----- Given records
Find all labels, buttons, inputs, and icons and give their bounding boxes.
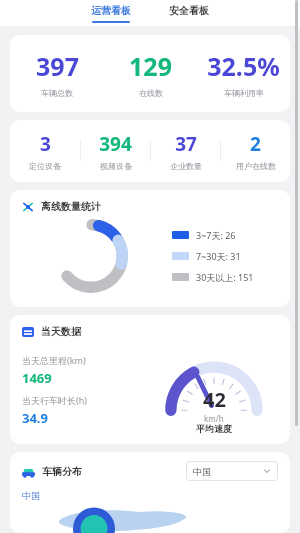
staticText: 企业数量 [170, 161, 202, 171]
staticText: 当天总里程(km) [22, 354, 86, 366]
button[interactable]: 32.5% [197, 49, 290, 98]
staticText: 1469 [22, 369, 52, 387]
button[interactable]: 2 [221, 131, 290, 171]
button[interactable]: 运营看板 [81, 0, 141, 23]
staticText: 30天以上: 151 [196, 271, 254, 283]
staticText: 当天数据 [41, 325, 81, 338]
staticText: 用户在线数 [236, 161, 276, 171]
staticText: 37 [175, 131, 197, 157]
staticText: 运营看板 [91, 4, 131, 17]
staticText: 在线数 [139, 88, 163, 98]
staticText: 视频设备 [100, 161, 132, 171]
other: 离线统计 [22, 201, 34, 213]
staticText: 当天行车时长(h) [22, 394, 87, 406]
staticText: 车辆分布 [42, 465, 82, 478]
button[interactable]: 397 [10, 49, 104, 98]
other: 车辆分布 [22, 465, 35, 478]
staticText: 定位设备 [29, 161, 61, 171]
other: 当天数据 [22, 326, 34, 338]
staticText: 2 [250, 131, 261, 157]
staticText: 7~30天: 31 [196, 250, 241, 262]
staticText: 42 [203, 386, 226, 413]
button[interactable]: 中国 [186, 461, 278, 481]
button[interactable]: 129 [104, 49, 197, 98]
button[interactable]: 3 [10, 131, 80, 171]
staticText: 129 [129, 49, 172, 83]
staticText: 中国 [193, 466, 211, 477]
staticText: 34.9 [22, 409, 48, 427]
staticText: 32.5% [207, 49, 280, 83]
staticText: 车辆利用率 [224, 88, 264, 98]
button[interactable]: 394 [81, 131, 150, 171]
button[interactable]: 安全看板 [159, 0, 219, 17]
button[interactable]: 37 [151, 131, 220, 171]
staticText: 平均速度 [196, 423, 232, 434]
staticText: km/h [204, 413, 224, 424]
staticText: 397 [36, 49, 79, 83]
staticText: 3 [40, 131, 51, 157]
staticText: 安全看板 [169, 4, 209, 17]
staticText: 车辆总数 [41, 88, 73, 98]
staticText: 394 [99, 131, 132, 157]
staticText: 中国 [22, 490, 40, 501]
staticText: 离线数量统计 [41, 200, 101, 213]
staticText: 3~7天: 26 [196, 229, 236, 241]
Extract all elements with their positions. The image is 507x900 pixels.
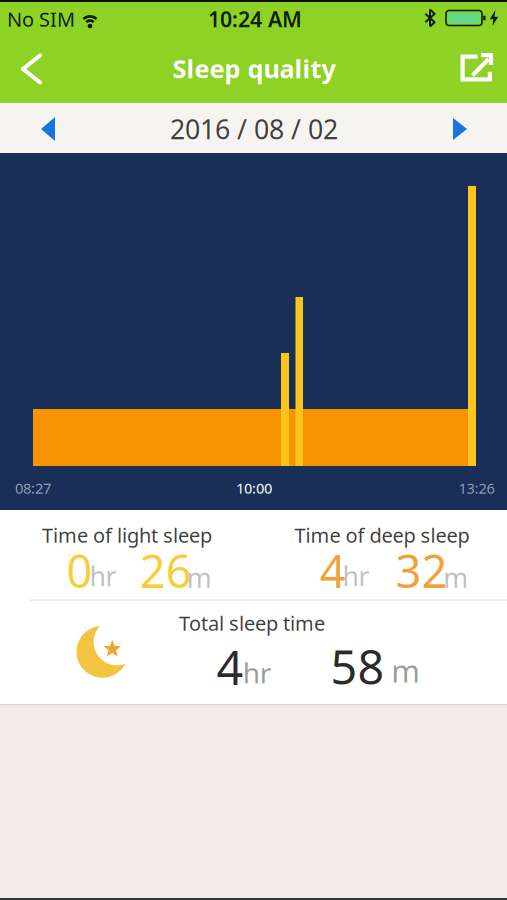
----------
# Activity:
Go through the records above and copy every line holding the word "安全看板".

# Solution to the problem:
button[interactable]: 安全看板 [159, 0, 219, 17]
staticText: 安全看板 [169, 4, 209, 17]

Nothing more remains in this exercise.